__Work to complete__.
Copy the data that follows, character for character, minus the pictures.

★ ★ ★

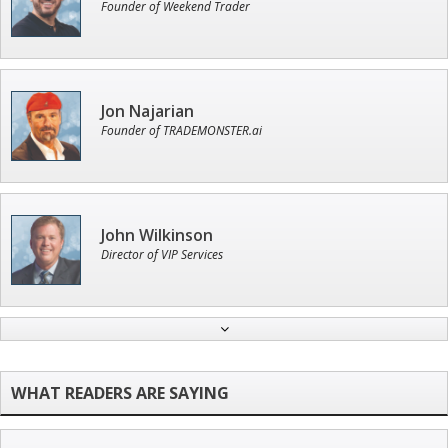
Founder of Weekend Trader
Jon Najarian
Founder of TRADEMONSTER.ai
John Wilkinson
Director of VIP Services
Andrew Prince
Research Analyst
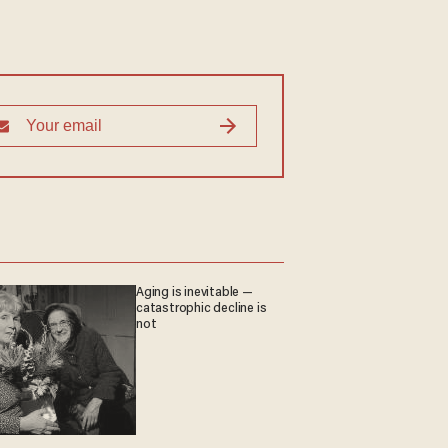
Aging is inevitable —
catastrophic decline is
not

★ ★ ★

__Problem solution__.
Founder of Weekend Trader
Jon Najarian
Founder of TRADEMONSTER.ai
John Wilkinson
Director of VIP Services
Andrew Prince
Research Analyst
Aging is inevitable —
catastrophic decline is
not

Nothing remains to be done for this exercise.